Managing for Profit
August 29, 2023
Welcome back to Business Unfiltered with Mercer and Jeff Sauer today's topic is Managing for Profit.
0:00: How do you think about managing for profit? The whole purpose is to exchange value with the marketplace, and at the end of the day, it should cost us less than what they gave us so that we can have that extra for profit. The team has a lot of say in the finances of the business right now.
3:54: Managing for profit by setting expectations. One way to manage expectations is through KPIs and expectations, telling someone what their expectations are and having them go out there and improve upon or get to those expectations. Another way is to make good choices and put healthy stuff into the system and get healthy stuff out. The rule of five-for-one approach to marketing, and how it was introduced to the Dial team. The two ways to build profit, revenue and expenses, and the goal is to have a 20% profit margin for every $5 in revenue that is brought in.
8:05: Managing for profit. There's a way for you to reduce expenses, because if you don't, you're not going to reduce the dollars of expenses. The 541 rule is either get $5 in revenue or trim $4 in expenses in order to get profit, but either way, it's one way or the other. The goal is to manage for profit, not for activity, and not just to pay the bills.
12:07: Do we need this tool anymore? Tough decisions to ask the team if they want to use the tool or not, and if not to use it, get rid of it. Investing in education and education.
13:27: Managing for profit and expenses. The team is structured to not have to worry about the expenses, but they do talk to their profits coach. Any business has less than $10 million, the answer is almost always revenue, because there's almost no expenses you can cut. The problem with looking at expenses is that it discourages people from looking at the expenses, and they don't see the fact that they're paying out to campaign for two years. The big challenge he has had with numbers, and he's close to solving it.
18:15: What should your profit margin goal be? The importance of having a profit margin goal for an agency, and how to think about what a goal should be. A good profit margin for a agency is around 15% net profit, and anything less than 10% means that you are over-delivering and overdelivering.
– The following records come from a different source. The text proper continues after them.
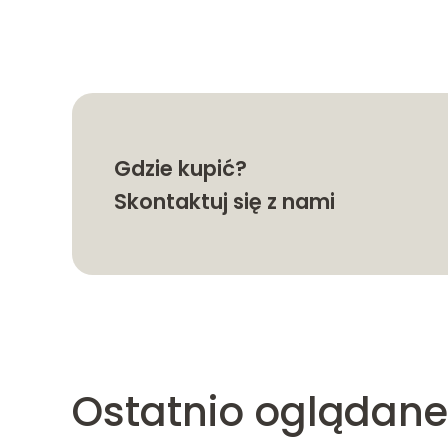
do
644.99
Gdzie kupić?
Skontaktuj się z nami
Ostatnio oglądane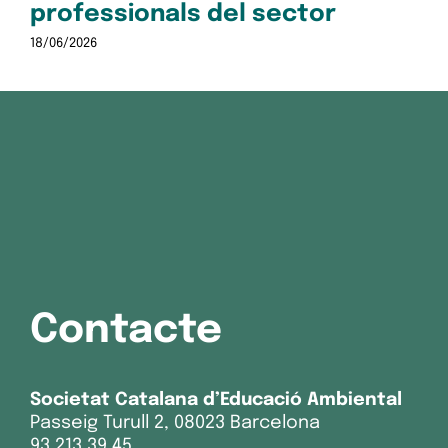
professionals del sector
18/06/2026
Contacte
Societat Catalana d’Educació Ambiental
Passeig Turull 2, 08023 Barcelona
93 213 39 45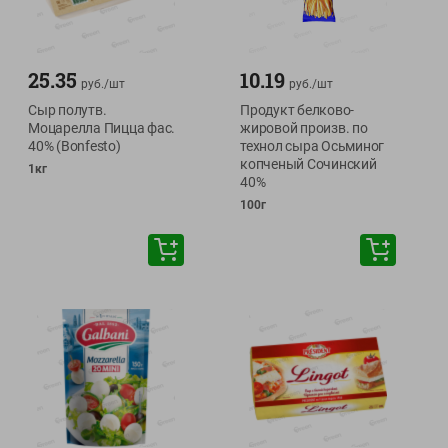
25.35
10.19
руб./
шт
руб./
шт
Сыр полутв.
Продукт белково-
Моцарелла Пицца фас.
жировой произв. по
40% (Bonfesto)
технол сыра Осьминог
копченый Сочинский
1кг
40%
100г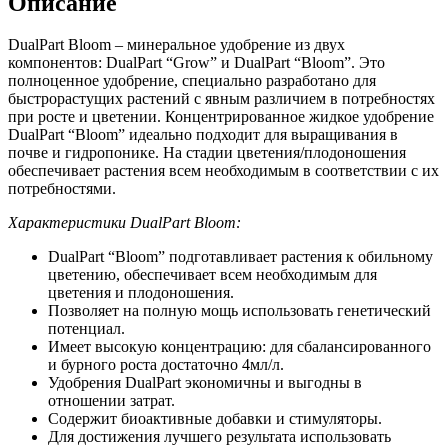
Описание
DualPart Bloom – минеральное удобрение из двух
компонентов: DualPart “Grow” и DualPart “Bloom”. Это
полноценное удобрение, специально разработано для
быстрорастущих растений с явным различием в потребностях
при росте и цветении. Концентрированное жидкое удобрение
DualPart “Bloom” идеально подходит для выращивания в
почве и гидропонике. На стадии цветения/плодоношения
обеспечивает растения всем необходимым в соответствии с их
потребностями.
Характеристики DualPart Bloom:
DualPart “Bloom” подготавливает растения к обильному
цветению, обеспечивает всем необходимым для
цветения и плодоношения.
Позволяет на полную мощь использовать генетический
потенциал.
Имеет высокую концентрацию: для сбалансированного
и бурного роста достаточно 4мл/л.
Удобрения DualPart экономичны и выгодны в
отношении затрат.
Содержит биоактивные добавки и стимуляторы.
Для достижения лучшего результата использовать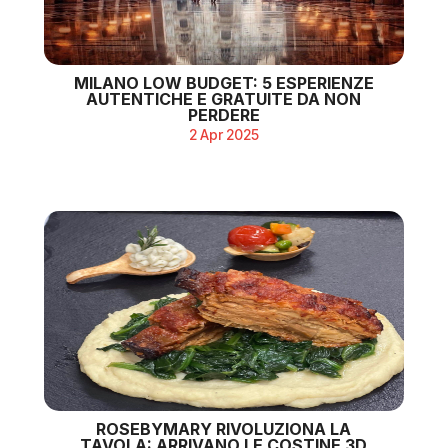
MILANO LOW BUDGET: 5 ESPERIENZE
AUTENTICHE E GRATUITE DA NON
PERDERE
2 Apr 2025
ROSEBYMARY RIVOLUZIONA LA
TAVOLA: ARRIVANO LE COSTINE 3D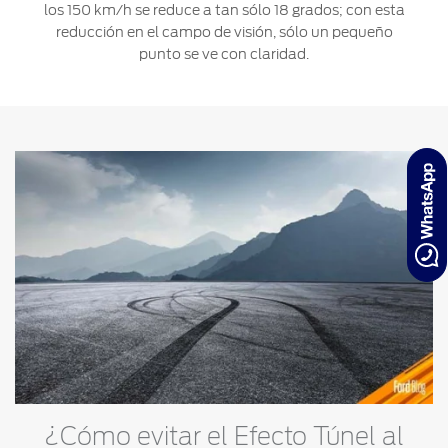
los 150 km/h se reduce a tan sólo 18 grados; con esta
reducción en el campo de visión, sólo un pequeño
punto se ve con claridad.
¿Cómo evitar el Efecto Túnel al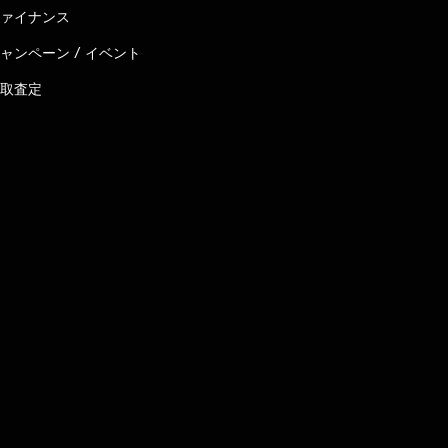
ァイナンス
ャンペーン / イベント
取査定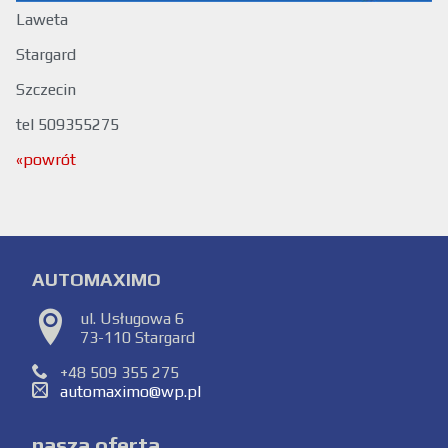
Laweta
Stargard
Szczecin
tel 509355275
«powrót
AUTOMAXIMO
ul. Usługowa 6
73-110 Stargard
+48 509 355 275
automaximo@wp.pl
nasza oferta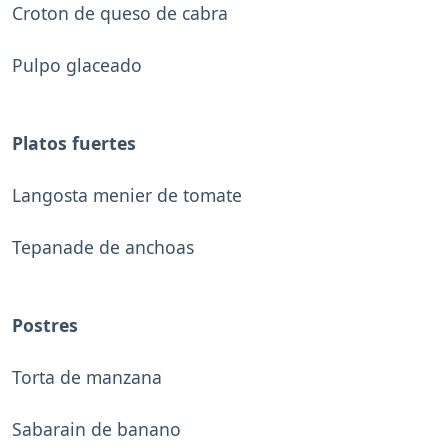
Croton de queso de cabra
Pulpo glaceado
Platos fuertes
Langosta menier de tomate
Tepanade de anchoas
Postres
Torta de manzana
Sabarain de banano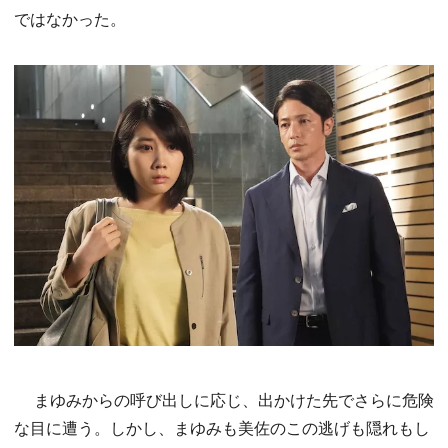
ではなかった。
まゆみからの呼び出しに応じ、出かけた先でさらに危険
な目に遭う。しかし、まゆみも美佐のこの逃げも隠れもし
20:38: Having a plan for when your business will be profitable. His business is in a weird flux point right now. He's making major team investments to get himself out of the day-to-day, and that's made achieving a profit margin nigh impossible. He's in a major reinvestment phase right now, which means that one business is profitable, but it's feeding another business. The importance of having a time limit on forecasting and having a plan ahead of time to avoid a sunk cost. How to know when this is when this isn't working and cut when it's not working, and how to know that it's time to cut and cut, because people don't want to think about the failure aspect.
25:58: What if the bet doesn't work? It's great if it works, but what if it doesn't. It's hard because you have to have faith when you make a major bet like that. Putting an all-in bet, you need to be all in on it. All-in means either you're going to lose the entire hand. There is a use case to think about shutting down a new offer if the market doesn't want it in any way you want to pitch it, even if it's low probability. A brand is a organic living breathing thing, so if you fail, failure is only when you give up. The only time that you fail is when you pack it up now, which is a sign that you should fail.
30:55: Being a failure vs. being a failure. Fail being being a failure versus failing versus being a fail. The final thoughts on this is that it takes skill and muscle, and it's not something intuitive to everybody. The goal is to keep moving on and dealing with what's in front of you, not ignoring the signs, because those signs are telling you what to do next and how to fix things if you're willing to look at them.
Topics Covered In This Episode
- Introduction to Managing for Profit: The podcast begins with Mercer and Jeff discussing the concept of profitability and the critical role of the team in ensuring a profitable business. They emphasize the importance of generating a profit surplus through value exchange in the marketplace.
- Setting Expectations & Expense Management: This section covers how Key Performance Indicators (KPIs) can be used to manage expectations and performance. Jeff and Mercer introduce the 'five-for-one' marketing approach for a 20% profit margin on every $5 in revenue. They also explore ways to reduce expenses, such as eliminating unnecessary recurring subscriptions, to manage for profit rather than just covering costs.
- Reviewing Tools & Profit Margin Goals: Mercer and Jeff emphasize the need to assess operational tools and discontinue those that are redundant. They also underline the importance of setting profit margin goals, suggesting that an ideal profit margin for an agency should be around 15% net profit.
- Planning for Profitability amid Reinvestment: Mercer and Jeff discuss the challenges of sustaining profitability during substantial reinvestment phases in business. They stress the importance of time-bound forecasting and proactive planning to mitigate sunk costs.
- Managing Business Risks & Failures: This section explores the implications of a business bet not panning out. They emphasize the need for an exit plan in the face of negative market response to new offers. They also differentiate between experiencing failure and being a failure, underscoring that failure is part of the learning process. They wrap up the episode by encouraging listeners to stay forward-focused and heed the signs that guide the next steps.